Sonia Chitrakar / India b.1998 / Tsunami 2012 / Natural colour on mill-made paper with fabric backing / 280 x 56cm / Purchased 2016 with funds from the Estate of Jessica Ellis through the Queensland Art Gallery | Gallery of Modern Art Foundation / Collection: Queensland Art Gallery | Gallery of Modern Art / © Sonia Chitrakar

Sonia Chitrakar
Tsunami 2012

Not Currently on Display

‘Patachitra’ or ‘pats’ are scroll paintings from West Bengal on which mythological or epic stories are painted as a sequence of frames. Artists would travel from one village to another, singing the stories as they slowly unrolled the scrolls, and in this way the stories travelled from place to place. In exchange for storytelling, the artists would receive payment from each community.

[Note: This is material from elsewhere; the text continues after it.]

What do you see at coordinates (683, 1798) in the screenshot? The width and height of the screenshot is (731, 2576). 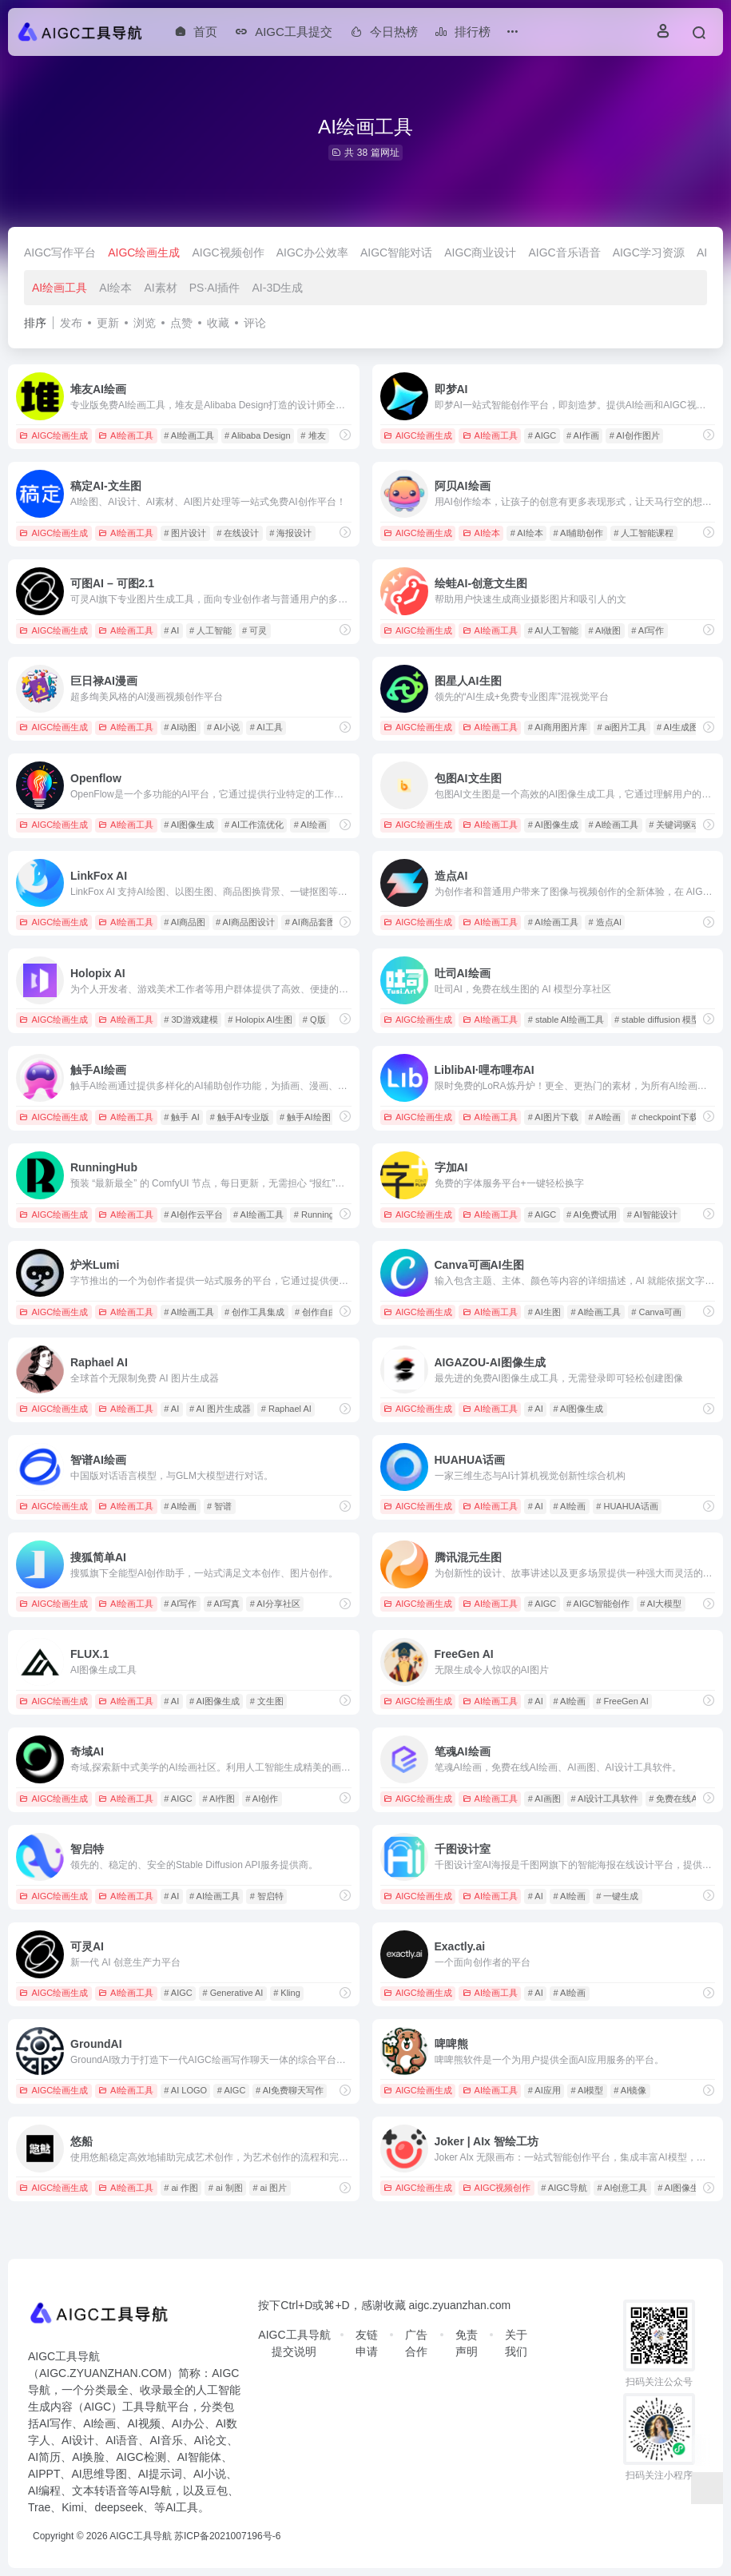 I see `# 免费在线AI绘画` at bounding box center [683, 1798].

More recently, contemporary local and global events have become subjects for these painted scrolls. Artists have addressed the Asian tsunami (2004), the Gujarat earthquake (2001) and women’s rights. Scrolls like these have also been used by aid organisations, such as the Red Cross, to educate villagers about health awareness.

The Chitrakar (meaning ‘image maker’) community are clustered around a small village in West Bengal in India. Sonia Chitrakar, was born in Naya, West Bengal in 1998. She specializes in making patachitra. In the past patachitra artists used handmade brushes and extracted natural dyes from local flowers, leaves, minerals and spices (such as turmeric, teak, soot, and bel fruit) and store the colours in coconut shells, however now they have access to other materials.

Traditionally, scrolls were painted only by men and the scrolls were not sold but retained for performances until they become old and faded, when they were then ceremonially gifted. Sonia Chitrakar is one of the female artists and has become one of the most skilled artists to practice this form.